This isn’t going to be a letter about writing. This letter is going to be a tribute to my dear friend Father Thomas McKenzie. He died yesterday, along with his daughter Ella, in a car accident.

Thomas was an Anglican priest, the rector of Church of the Redeemer in Nashville. Church of the Redeemer is not a megachurch, nor did Thomas aspire to be a megachurch pastor—not to my knowledge, anyway. Instead, he tended to the business of a local pastor. Week in and week out, he told the truest story, and he tended to the people who had been entrusted to his care.

Thomas was an incredibly gifted communicator. Our mutual friend Russ Ramsey remarked that Thomas “preached clear 15 minute sermons, without notes, which he worked out by taking walks and thinking and talking them through.” I love the simplicity of that formulation. I would add a couple of observations. One is that Thomas was just a natural raconteur. You may remember his story about accidentally blowing up a gas station when he was a teenager. But more importantly, Thomas communicated the gospel of Jesus so clearly because he so thoroughly believed it. His faith made him a man of conviction and moral courage and moral clarity. At the same time, that faith grew in him a generosity of spirit and kindness and open-heartedness. He could be hard on purveyors of false gospels. But I never knew him to snuff out a smoldering wick or to break a bruised reed.
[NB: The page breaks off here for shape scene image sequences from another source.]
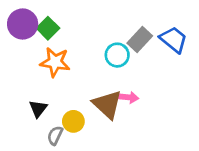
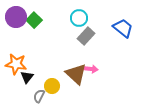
gray rectangle: (140, 40) -> (86, 36), moved
cyan circle: (117, 55) -> (79, 18), moved
orange star: (55, 62) -> (16, 64), moved

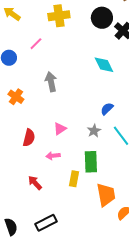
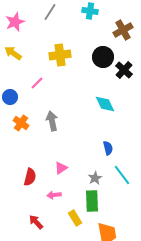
orange cross: (16, 97) -> (21, 123), moved
blue semicircle: (107, 109) -> (108, 148), turned 120
gray star: (94, 131) -> (95, 178), moved
yellow rectangle: (74, 179) -> (75, 218), turned -42

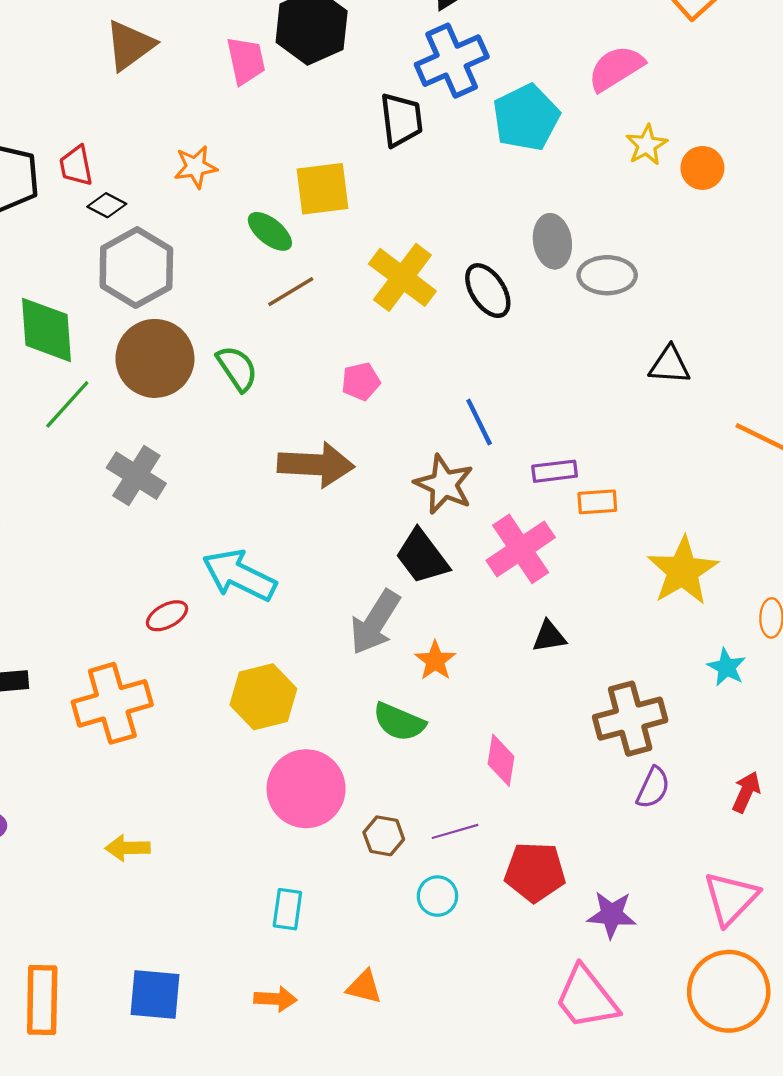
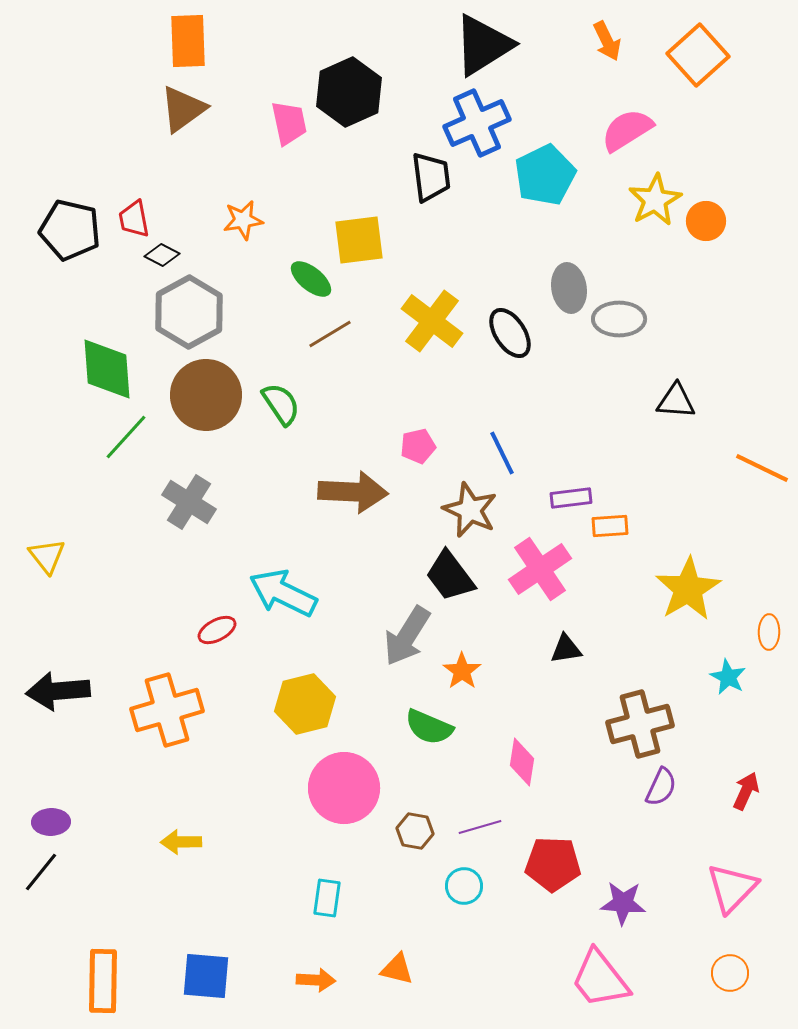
yellow star: (647, 145) -> (655, 200), size x1.4
pink pentagon: (361, 381) -> (418, 446), moved
orange circle: (729, 991) -> (730, 973), size x0.5

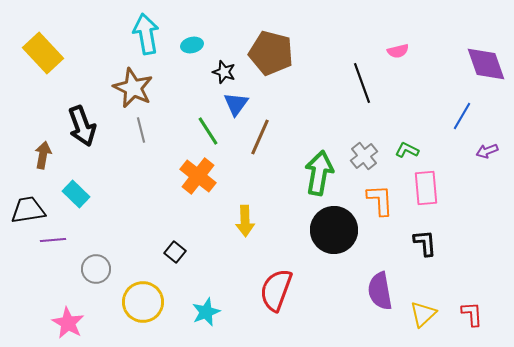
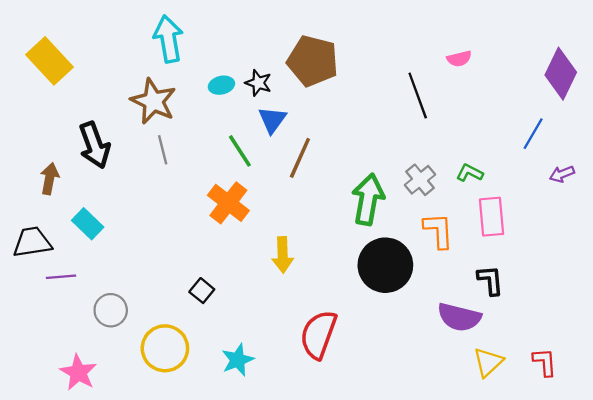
cyan ellipse: (192, 45) -> (221, 85), moved
purple diamond: (486, 64) -> (561, 74), turned 45
purple semicircle: (380, 291) -> (459, 317), moved, turned -66

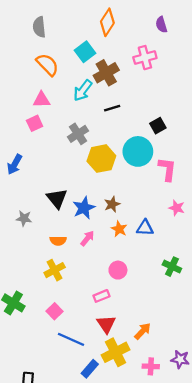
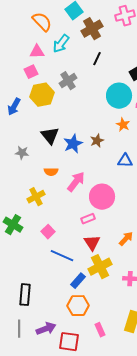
cyan arrow: (83, 90) -> (61, 44), moved
black line: (112, 108) -> (97, 59), turned -48
yellow hexagon: (101, 159) -> (42, 95), moved
orange star: (119, 229) -> (123, 125), moved
pink arrow: (87, 238) -> (76, 182), moved, size x1.5
yellow cross: (55, 270) -> (36, 197), moved
pink circle: (118, 270) -> (102, 197), size x1.6
orange arrow: (143, 331) -> (126, 239), moved

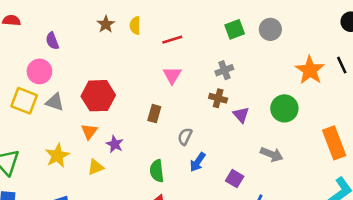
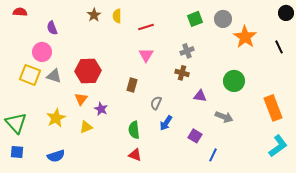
orange star: (310, 70) -> (245, 37), moved
purple triangle: (241, 115) -> (200, 96), moved, turned -40

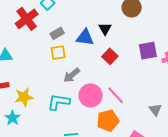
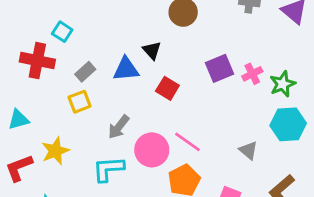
red cross: (27, 19) -> (37, 61), turned -30
yellow square: (58, 53) -> (80, 102), moved
yellow star: (24, 97) -> (55, 151), moved

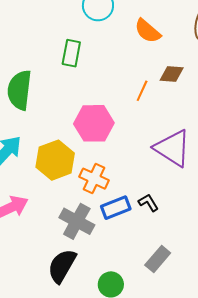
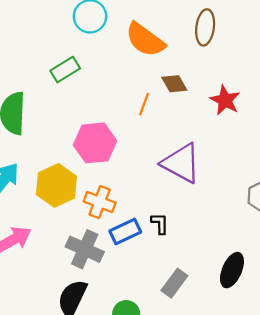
orange semicircle: (148, 31) -> (145, 40), size x1.4
green rectangle: (71, 53) -> (65, 70), turned 52
brown diamond: (172, 74) -> (174, 84), turned 60
black L-shape: (148, 203) -> (160, 223), turned 35

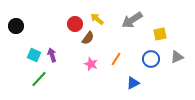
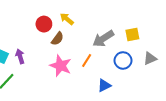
gray arrow: (132, 20) -> (103, 39), moved
pink star: (91, 64) -> (61, 66), size x1.5

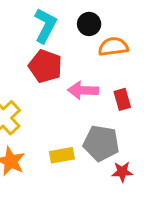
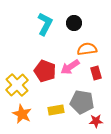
orange semicircle: (113, 47) -> (87, 49), moved
red pentagon: (45, 66) -> (45, 71), moved
pink arrow: (83, 90) -> (70, 67), turned -36

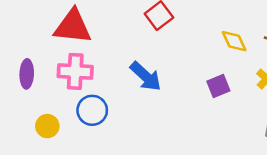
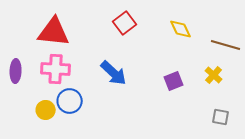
yellow diamond: (234, 41) -> (181, 29), moved
yellow circle: (47, 126) -> (46, 110), moved

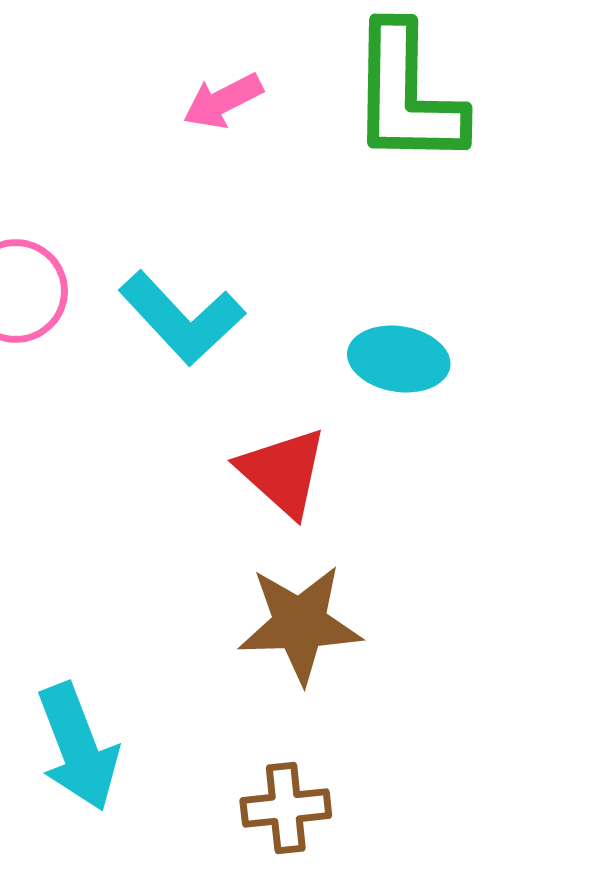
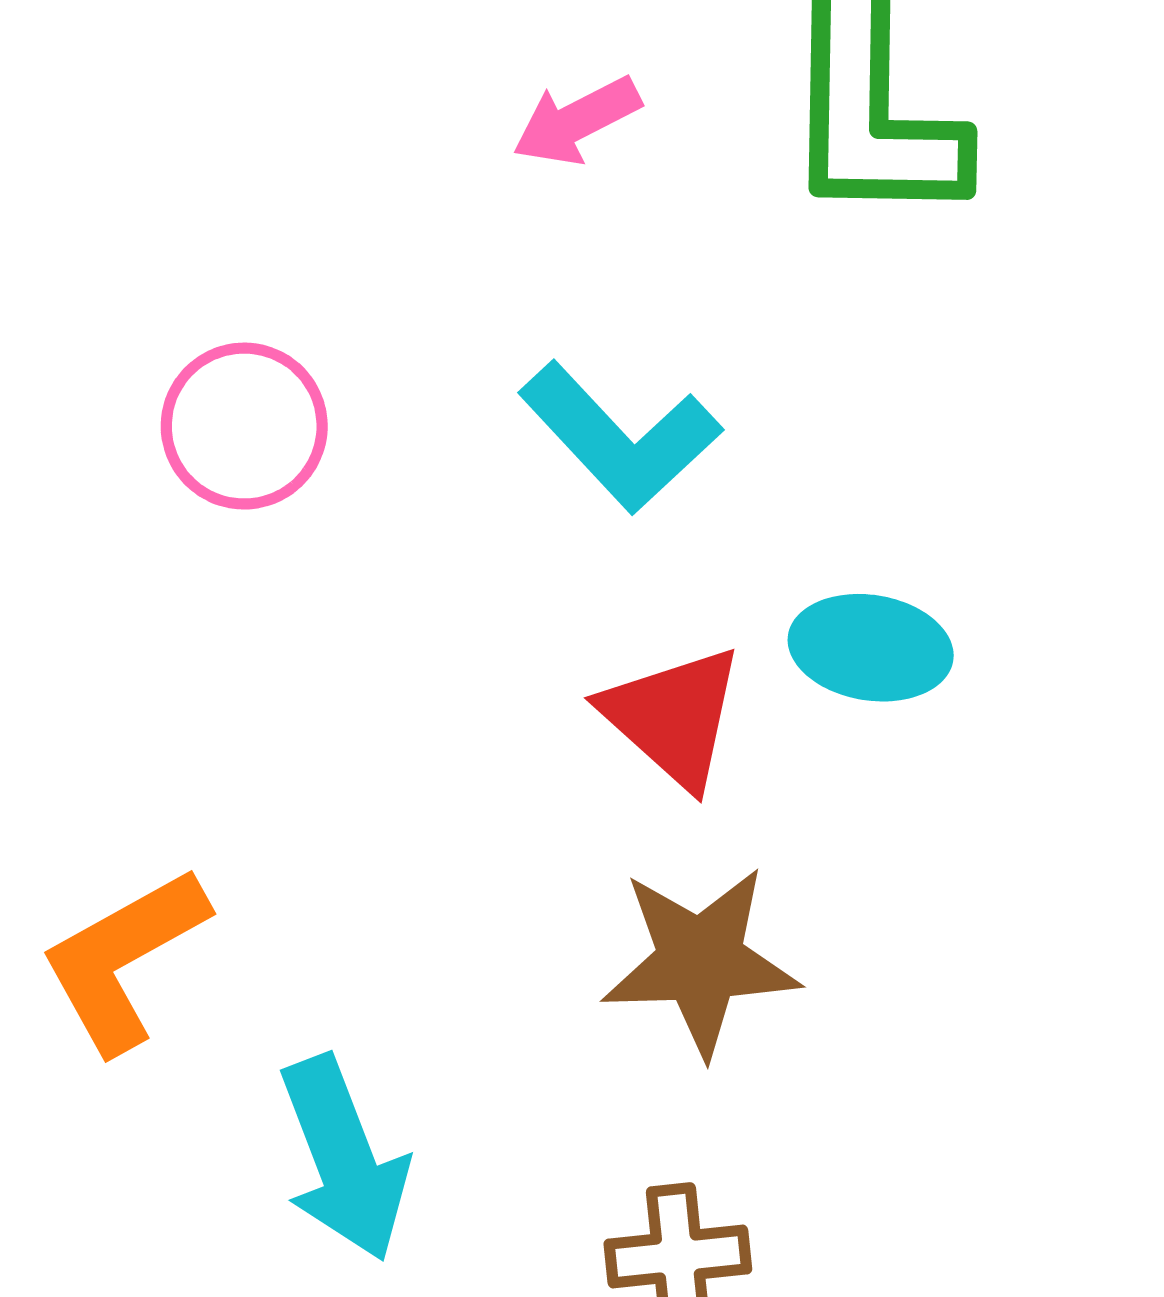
cyan L-shape: (182, 318) -> (620, 437), moved
cyan ellipse: (399, 359) -> (871, 648), moved

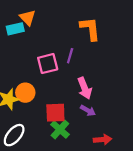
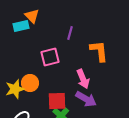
orange L-shape: (90, 29) -> (99, 51), moved
purple line: (70, 56) -> (70, 33), moved
purple arrow: (88, 111) -> (86, 99), size x1.5

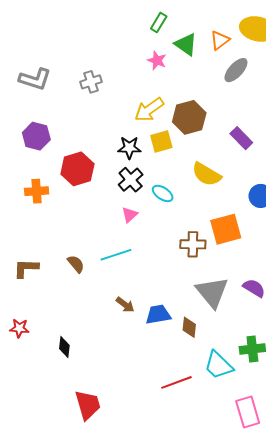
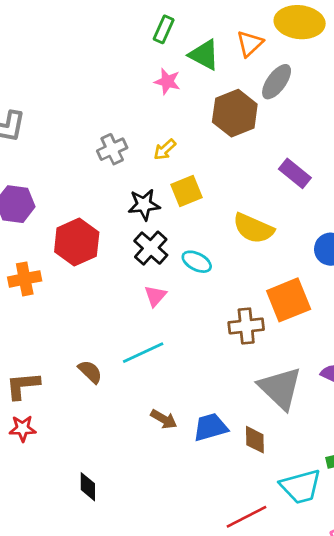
gray cross: (91, 82) -> (112, 149), moved
yellow arrow: (149, 110) -> (165, 150), size x0.6
brown hexagon: (189, 117) -> (235, 113), moved
red star: (19, 328) -> (23, 429), moved
cyan trapezoid: (218, 365) -> (301, 486), turned -52

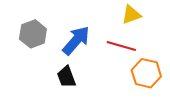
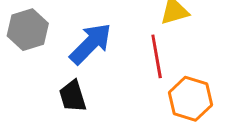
red line: (121, 46) -> (157, 56), turned 60

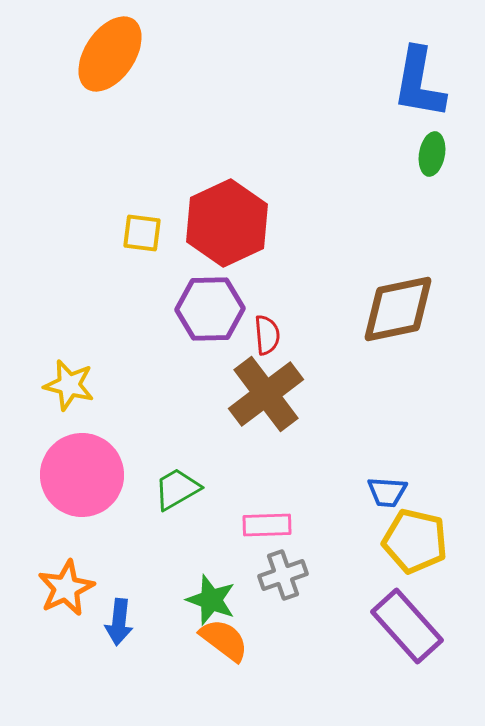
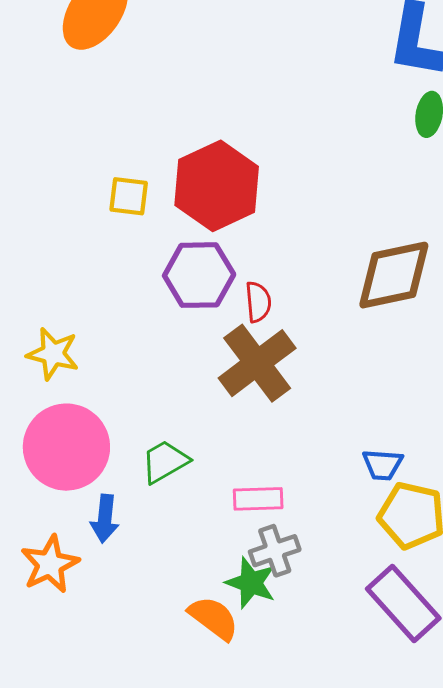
green star: (211, 600) -> (251, 583), moved
blue arrow: (119, 622) -> (105, 519), moved

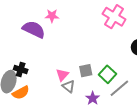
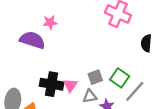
black cross: (21, 70) -> (52, 84), moved, size x1.5
gray triangle: (68, 86) -> (90, 96), moved, turned -40

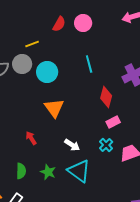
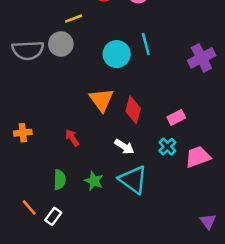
cyan circle: (47, 72) -> (117, 54), moved
red diamond: (106, 97) -> (133, 110), moved

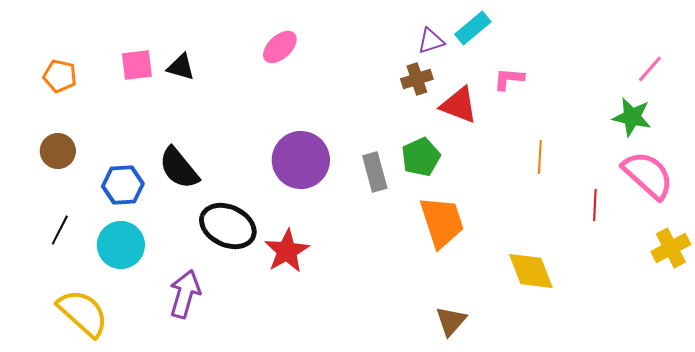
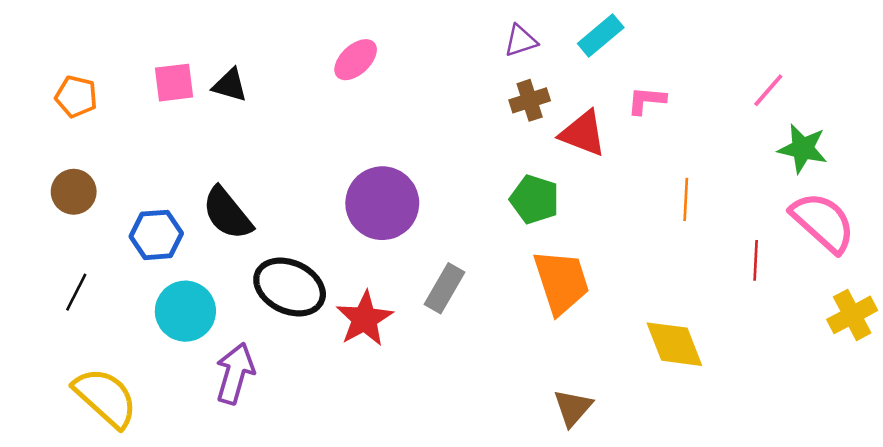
purple triangle: (431, 41) -> (521, 41), moved
pink line: (650, 69) -> (768, 90), moved
green pentagon: (421, 157) -> (535, 199), turned -30
gray rectangle: (375, 172) -> (444, 288), moved, turned 45
cyan circle: (121, 245) -> (185, 311), moved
Last night I listened to Thomas’s Easter sermon from 2017, “The End of Death.” I commend it to you. It seems especially relevant today.
What Jesus shows us in his resurrection—not just tells us, but shows us—is that death does not have the last word. Life has the last word. Life is victorious over the grave. That life that is victorious over the grave is for everyone. The Bible makes it very clear: everyone will be resurrected because of what Jesus did.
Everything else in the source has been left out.